Однако первоочередного ответа требует более важный вопрос. Почему незнакомец ничего не сказал о восстании 1825 года без участия Фигнера? Потому что оно было обречено на провал? Однако трагедия в том, что это не был провал только отдельных личностей.
Восстание декабристов, к сожалению, давно превратилось в романтическую сказку. Почти исключительно — в историю отдельных судеб. Судьба же самой России осталась за планом научных и художественных исследований. Восстание, тем не менее, принципиально сказалось на последующей нашей истории, причем повлияло в очень дурную сторону.

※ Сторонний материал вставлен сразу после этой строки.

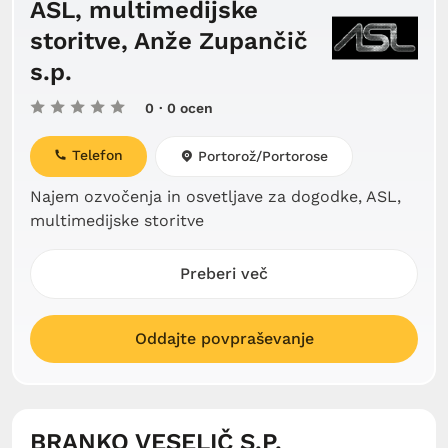
ASL, multimedijske
storitve, Anže Zupančič
s.p.
0
· 0 ocen
Telefon
Portorož/Portorose
Najem ozvočenja in osvetljave za dogodke, ASL,
multimedijske storitve
Preberi več
Oddajte povpraševanje
BRANKO VESELIČ S.P.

Во всех школьных программах при изучении пушкинского Онегина говорится, что сей малоинтересный человек стал таковым в социальном вакууме своего времени, так как лучшие представители общества находились в Сибири или были очень сильно происшедшим напуганы. Правильно. Только дело тут не в Онегине, а в том, что волконские, муравьевы, пестели, трубецкие и прочая высокородная и очень образованная публика к сороковым годам прошлого века могла бы сидеть не в Сибири, а в Государственном совете при императоре Николае I. Тогда бы не пришлось последнему произносить знаменитую фразу: «Я первый крепостник России». Ведь произнесена она была не просто так. В 1842 году Николай вместе с графом Дмитрием Киселевым, тайно подготовив, неожиданно вынес на обсуждение Государственного совета чрезвычайно прогрессивный проект освобождения крепостных крестьян. Освобождения с землей. Проект предусматривал переход к крестьянам производственных угодий с последующим их выкупом в течение двадцати лет. Величина выкупа равнялась двадцатилетнему капитализированному доходу от переданной земли. Другими словами, крестьянин (будучи уже свободным) продолжал в течение двадцати лет отдавать оброк барину как и раньше, но трудился бы уже не ради бесконечной чужой паразитической жизни, а ради своей и своих потомков, получавших землю в окончательную собственность. Понятно, что стимулы такого нового труда были бы очень мощными. Немалый процент крестьян расплатился бы многими годами раньше. И, что очень важно, уже с первого года такой реформы крестьяне относились бы к земле как к собственной, интенсифицируя земледелие, овладевая навыками сбыта товарной продукции через собственную сельскую кооперацию, и т. п.
Но в Государственном совете в 1842 году сидели совсем другие люди, которые в большинстве своем никогда не мыслили историческими категориями. И именно на их единодушный протест Николай, испугавшись, ответил: не надо, де, волноваться, это всего лишь игра государственной мысли. И дальше последовала та самая знаменитая, вырванная из контекста услужливыми историками фраза про первого крепостника России.